Posted on February 9th, 2005 in , by jud || No Comment
I wanted to install MySQL4.1 on my laptop runninng Fedora Core 3. Unfortunately, only the 3.23 versions are currently available through Fedora, evidently because of some license issues. However, there are some
good instructions for setting up MySQL4.1 under fedora here.
Everything seemed to work as specified with the following exceptions:
1. I installed the latest (4.1.9) version of MySQL. This hasn’t caused any problems.

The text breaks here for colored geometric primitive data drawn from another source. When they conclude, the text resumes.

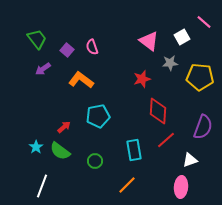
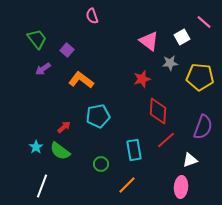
pink semicircle: moved 31 px up
green circle: moved 6 px right, 3 px down
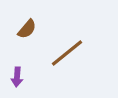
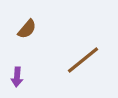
brown line: moved 16 px right, 7 px down
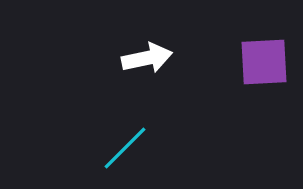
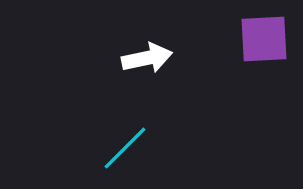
purple square: moved 23 px up
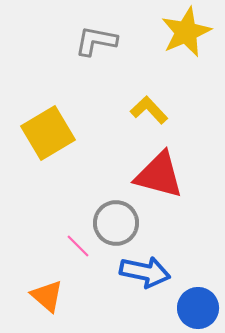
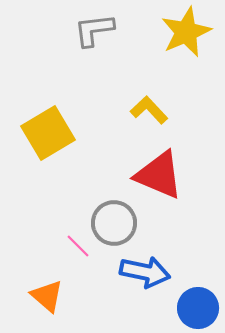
gray L-shape: moved 2 px left, 11 px up; rotated 18 degrees counterclockwise
red triangle: rotated 8 degrees clockwise
gray circle: moved 2 px left
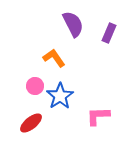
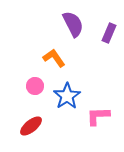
blue star: moved 7 px right
red ellipse: moved 3 px down
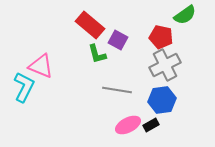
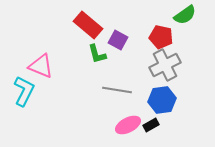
red rectangle: moved 2 px left
cyan L-shape: moved 4 px down
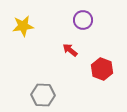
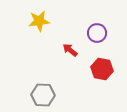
purple circle: moved 14 px right, 13 px down
yellow star: moved 16 px right, 5 px up
red hexagon: rotated 10 degrees counterclockwise
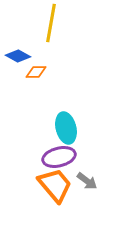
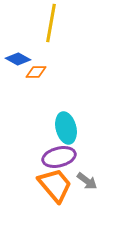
blue diamond: moved 3 px down
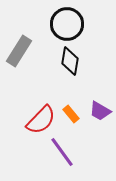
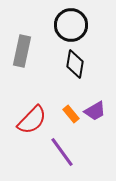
black circle: moved 4 px right, 1 px down
gray rectangle: moved 3 px right; rotated 20 degrees counterclockwise
black diamond: moved 5 px right, 3 px down
purple trapezoid: moved 5 px left; rotated 60 degrees counterclockwise
red semicircle: moved 9 px left
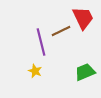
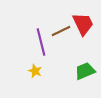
red trapezoid: moved 6 px down
green trapezoid: moved 1 px up
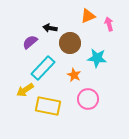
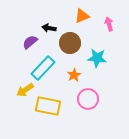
orange triangle: moved 6 px left
black arrow: moved 1 px left
orange star: rotated 16 degrees clockwise
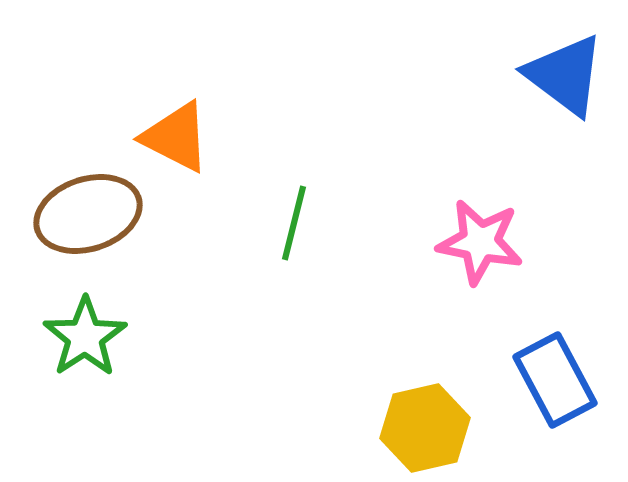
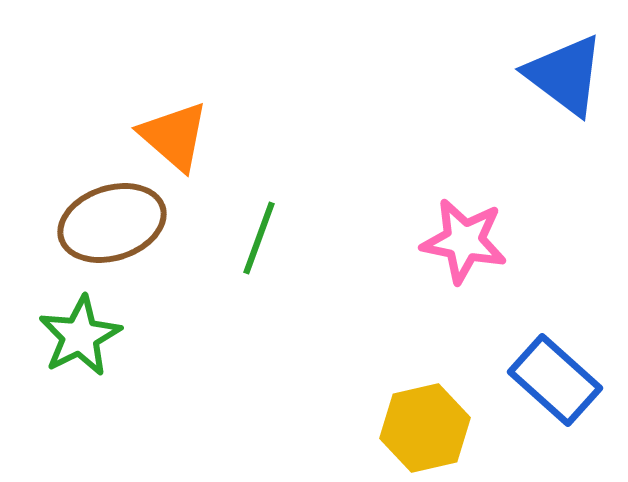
orange triangle: moved 2 px left, 1 px up; rotated 14 degrees clockwise
brown ellipse: moved 24 px right, 9 px down
green line: moved 35 px left, 15 px down; rotated 6 degrees clockwise
pink star: moved 16 px left, 1 px up
green star: moved 5 px left, 1 px up; rotated 6 degrees clockwise
blue rectangle: rotated 20 degrees counterclockwise
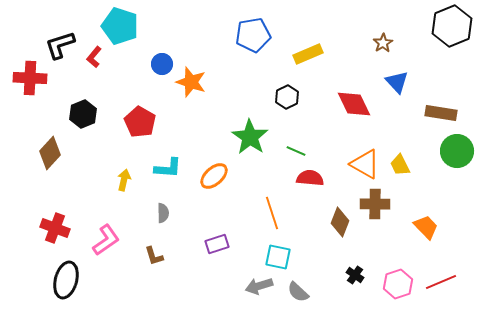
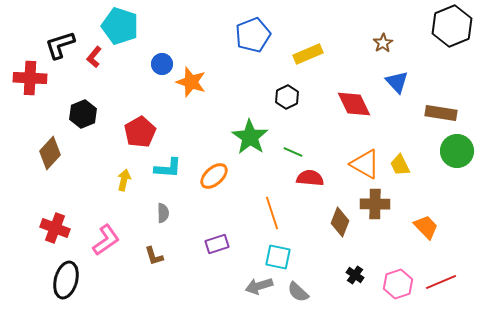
blue pentagon at (253, 35): rotated 12 degrees counterclockwise
red pentagon at (140, 122): moved 10 px down; rotated 12 degrees clockwise
green line at (296, 151): moved 3 px left, 1 px down
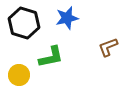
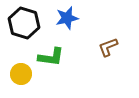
green L-shape: rotated 20 degrees clockwise
yellow circle: moved 2 px right, 1 px up
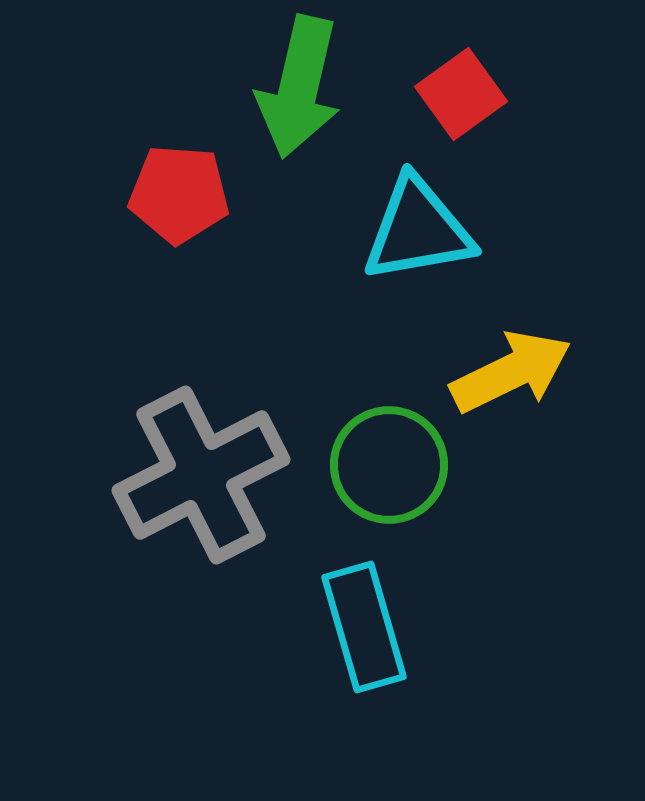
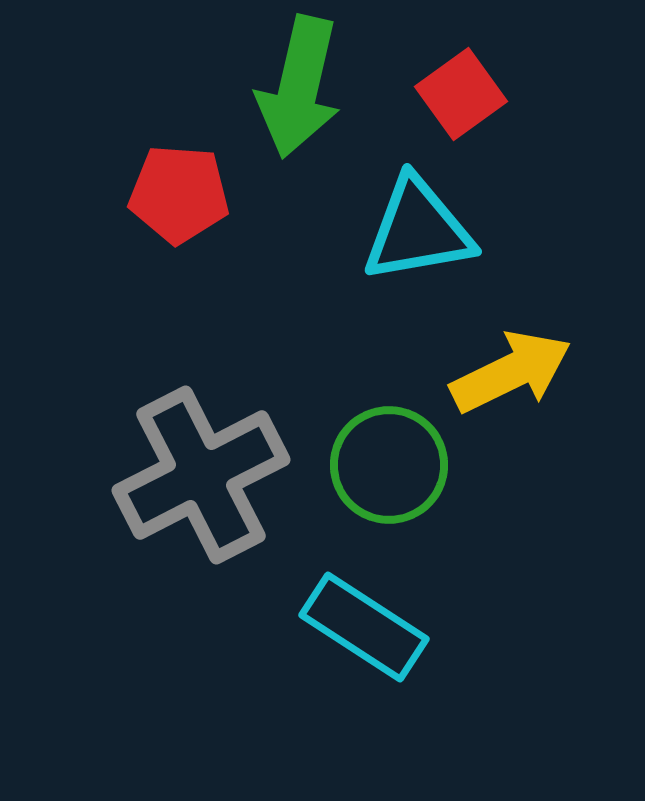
cyan rectangle: rotated 41 degrees counterclockwise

2. I couldn’t find the version of MySQL 3.23.58-9 that they mentioned when created the
new MySQL-shared-compat rpm. Instead, I simply copied
the latest version from my yum cache, which was mysql-3.23.58-14.rpm, and modified the “define release3” line so that it was 14 instead of 9. Then the rpmbuild command worked fine. Still haven’t
tested it with php, etc… but I’ll get to that. Here’s the diff of my MySQL-shared-compat.spec file:
33c33
- %define release3 9
+ %define release3 14
Posted on January 25th, 2005 in , by jud || No Comment
Sometimes I need to use the linux sudo command to run another command as another user, but also write the output of that command as another user. I always forget the proper syntax for this sort of thing, since simple quoting and escaping don’t work. Ryan pointed out a straightforward way to accomplish it.
For example, if I wanted to run a command as *apache* when running as user *me*,
(me@home) $ sudo -u apache command
However, trying to redirect the output of the command will cause the output to be written as user *me*, not *apache*, causing
an error when writing to a directory or file not writable by *me*.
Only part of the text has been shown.